#### WHAT TO PRODUCE
Somewhere below is a line with "miał być parking" and, later, a line with "kurka wodna, że tez kiedys potrfili znależźć"; repeat those two lines and all the lines between them, exactly as they are.

#### MATERIAL FOR THE TASK
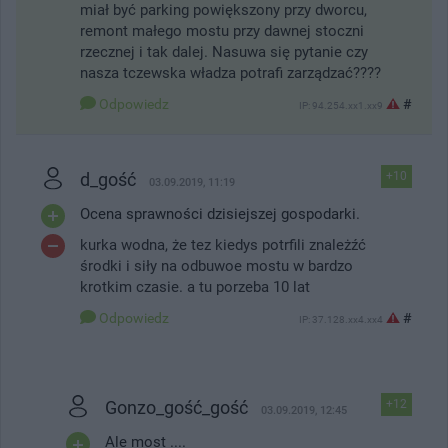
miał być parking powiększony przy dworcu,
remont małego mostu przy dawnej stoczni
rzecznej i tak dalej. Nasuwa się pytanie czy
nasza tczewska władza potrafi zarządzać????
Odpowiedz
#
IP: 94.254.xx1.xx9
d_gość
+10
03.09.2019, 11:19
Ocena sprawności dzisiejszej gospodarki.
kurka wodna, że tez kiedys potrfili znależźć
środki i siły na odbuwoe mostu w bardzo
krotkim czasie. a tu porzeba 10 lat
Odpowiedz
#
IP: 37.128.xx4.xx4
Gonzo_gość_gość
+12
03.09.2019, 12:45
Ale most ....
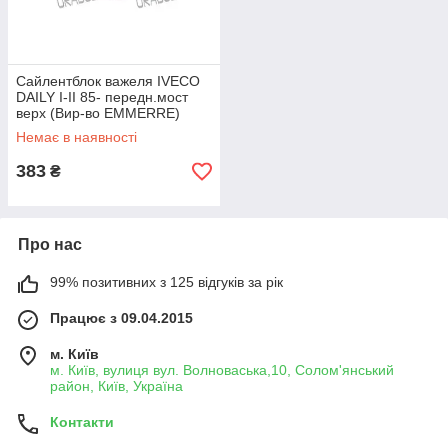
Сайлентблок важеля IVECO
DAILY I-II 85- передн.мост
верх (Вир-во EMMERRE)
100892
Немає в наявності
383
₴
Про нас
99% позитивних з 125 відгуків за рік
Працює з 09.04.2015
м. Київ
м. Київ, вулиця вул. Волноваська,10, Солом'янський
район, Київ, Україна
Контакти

--

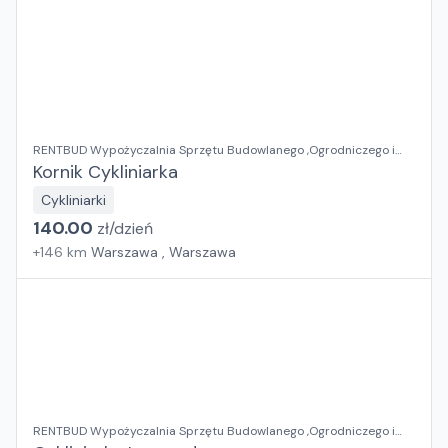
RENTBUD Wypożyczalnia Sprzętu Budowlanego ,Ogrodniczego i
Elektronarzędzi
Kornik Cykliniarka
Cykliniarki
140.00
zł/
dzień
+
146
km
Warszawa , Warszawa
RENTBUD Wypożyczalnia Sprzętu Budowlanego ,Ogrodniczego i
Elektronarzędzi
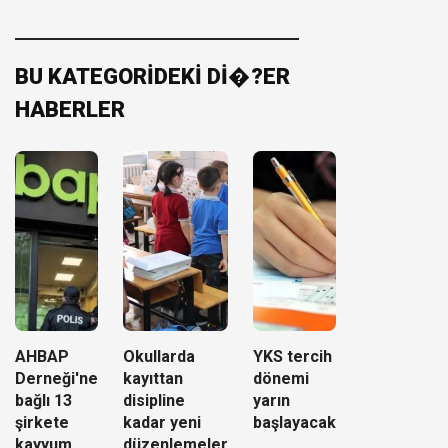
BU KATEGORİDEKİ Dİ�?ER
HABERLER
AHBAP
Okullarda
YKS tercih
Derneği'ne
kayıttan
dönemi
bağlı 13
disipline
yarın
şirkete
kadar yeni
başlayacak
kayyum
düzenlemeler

#### OUTPUT OF THE TASK
miał być parking powiększony przy dworcu,
remont małego mostu przy dawnej stoczni
rzecznej i tak dalej. Nasuwa się pytanie czy
nasza tczewska władza potrafi zarządzać????
Odpowiedz
#
IP: 94.254.xx1.xx9
d_gość
+10
03.09.2019, 11:19
Ocena sprawności dzisiejszej gospodarki.
kurka wodna, że tez kiedys potrfili znależźć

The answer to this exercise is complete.